How do attackers target online shoppers?
- Creating fraudulent sites and email messages – Unlike traditional shopping, where you know that a store is actually the store it claims to be, attackers can create fraudulent, malicious websites or email messages that appear to be legitimate. Attackers may also misrepresent themselves as charities, especially after natural disasters or during holiday seasons. Attackers create these malicious sites and email messages to try to convince you to supply personal and financial information.
- Intercepting insecure transactions – If a vendor does not use encryption, an attacker may be able to intercept your information as it is transmitted. This could include intercepting your name, address, and payment card information.

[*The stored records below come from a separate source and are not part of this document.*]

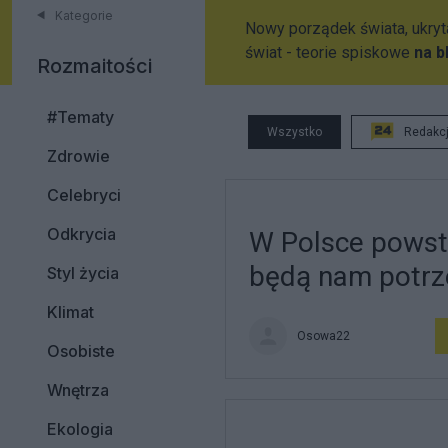
Kategorie
Nowy porządek świata, ukryta
świat - teorie spiskowe
na b
Rozmaitości
#Tematy
Wszystko
Redakc
Zdrowie
Celebryci
Odkrycia
W Polsce powsta
będą nam potr
Styl życia
Klimat
Osowa22
Osobiste
Wnętrza
Ekologia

- Targeting vulnerable computers – If you do not take steps to protect your computer from viruses, malware or other malicious code, an attacker may be able to gain access to your computer and all of the information on it. It is also important for vendors to protect their computers to prevent attackers from accessing customer databases.
How can you protect yourself?
- Do business with reputable vendors.
- Make sure your information is being encrypted (SSL). Make sure the URL in your browser begins with https:
- Be wary of emails requesting personal, credit card, or email information.
- Use a credit card – In contrast to using a debit card, the money is subtracted from your bank account directly, making it very hard to get back. With a credit card, you can always dispute the charge.
- Check your shopping app settings – Apps on mobile devices sometimes request far too many permissions. Your shopping app wants to access your calendar? We don’t think so.
- Check your statements – After entering your credit card information online, most shoppers falsely assume the threat ends here. Unfortunately that’s not always the case. Merchants or someone else may use your information to make additional purchases or charges. · Check privacy policies – Most privacy policies provide an explanation about merchant policies in regards to sharing your data.